For a sequence like this:

2 4 6 8 16 32

or

500 1000 2000 4000

(Where the previous term is doubled)

The equation is:

a = base
r = multiplier (doubling/tripling previous term)
n = term number, as usual

x = a(rⁿ)

I rearranged this to get:

n = log_r(x/a)

Since I'm only in high school I'd never done logarithms so the above was hard to rearrange ^_^

What I want to know is for the same sequence but each term is added up, what is the equation?

And what would that be rearranged to give n?

What I want to know is for the same sequence but each term is added up, what is the equation

How do you mean? Could you give an example of the sequence you have in mind?

A term in a geometric series is given by the equation U_n = ar^{n - 1}, so the value of n is log_r(U_n/a) + log_rr = log_r(U_n/a) + 1.

The other one you're thinking of is called an arithmetic series and the equation is U_n = a + (n - 1)d, so (n - 1)d = -a, so n - 1 = -a/d, so n = (-a/d) + 1.

I think I've rearranged that correctly, it's easier on paper (so you might want to do it yourself to check; the equation a + (n - 1)d is right though).

There is no equation for the sum, in a general case.

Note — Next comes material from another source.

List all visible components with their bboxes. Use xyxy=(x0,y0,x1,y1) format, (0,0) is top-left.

If you have a finite set of numbers, simply sum them. If you want the infinite/asymptotic sum, you'll have to check for convergence (which in this case is false, thus the sum would be infinity).

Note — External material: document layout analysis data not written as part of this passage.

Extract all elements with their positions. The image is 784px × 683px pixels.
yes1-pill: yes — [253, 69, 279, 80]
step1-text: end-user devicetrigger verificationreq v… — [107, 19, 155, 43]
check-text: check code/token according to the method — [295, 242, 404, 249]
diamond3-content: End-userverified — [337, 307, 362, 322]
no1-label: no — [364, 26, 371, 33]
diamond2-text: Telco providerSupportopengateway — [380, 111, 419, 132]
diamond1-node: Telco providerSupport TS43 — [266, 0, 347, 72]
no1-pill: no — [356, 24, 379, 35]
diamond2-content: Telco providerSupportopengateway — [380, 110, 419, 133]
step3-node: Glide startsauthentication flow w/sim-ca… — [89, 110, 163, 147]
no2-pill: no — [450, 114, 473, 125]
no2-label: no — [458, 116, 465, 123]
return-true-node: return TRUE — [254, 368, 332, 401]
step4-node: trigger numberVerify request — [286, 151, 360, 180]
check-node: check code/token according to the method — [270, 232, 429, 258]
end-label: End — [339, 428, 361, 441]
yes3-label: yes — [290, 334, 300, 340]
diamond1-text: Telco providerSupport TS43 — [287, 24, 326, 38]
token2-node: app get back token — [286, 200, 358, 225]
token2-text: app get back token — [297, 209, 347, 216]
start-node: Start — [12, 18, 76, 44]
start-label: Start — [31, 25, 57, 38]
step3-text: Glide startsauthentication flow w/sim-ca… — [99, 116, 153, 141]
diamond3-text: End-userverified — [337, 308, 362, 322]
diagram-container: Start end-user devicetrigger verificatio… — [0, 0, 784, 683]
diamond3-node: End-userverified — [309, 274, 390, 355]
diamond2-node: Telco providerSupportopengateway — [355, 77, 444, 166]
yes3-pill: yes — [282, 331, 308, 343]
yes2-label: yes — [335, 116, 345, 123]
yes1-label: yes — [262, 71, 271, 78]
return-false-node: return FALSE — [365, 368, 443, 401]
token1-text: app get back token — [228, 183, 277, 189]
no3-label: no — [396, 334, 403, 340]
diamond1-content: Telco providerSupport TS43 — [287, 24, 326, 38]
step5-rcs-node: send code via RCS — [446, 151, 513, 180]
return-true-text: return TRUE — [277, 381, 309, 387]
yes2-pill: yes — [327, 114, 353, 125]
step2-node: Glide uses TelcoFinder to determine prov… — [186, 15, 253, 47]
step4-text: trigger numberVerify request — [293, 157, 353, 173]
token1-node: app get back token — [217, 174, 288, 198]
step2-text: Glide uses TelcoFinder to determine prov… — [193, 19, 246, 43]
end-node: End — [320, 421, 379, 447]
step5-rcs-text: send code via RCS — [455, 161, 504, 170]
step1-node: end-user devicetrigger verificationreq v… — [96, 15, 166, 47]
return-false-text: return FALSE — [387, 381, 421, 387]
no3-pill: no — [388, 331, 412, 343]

However, for a geometric serie the sum is simply
\sum_{K=0}^{n-1} r^{K-1} = \frac{1-r^n}{1-r} \qquad \forall r \neq 1

If a geometric series is infinite and r < 1, then the sum is http://texify.com/?$\frac{a}{1 - r}$
If it's finite, the sum is http://texify.com/?$a\frac{1 - r^n}{1 - r}$

For an arithmetic series, the sum is http://texify.com/?$\frac{n}{2}(a_1 + a_n) = \frac{n}{2}[a_1 + (n - 1)d]$

(copy the whole link (up to and including the $) to see the equation).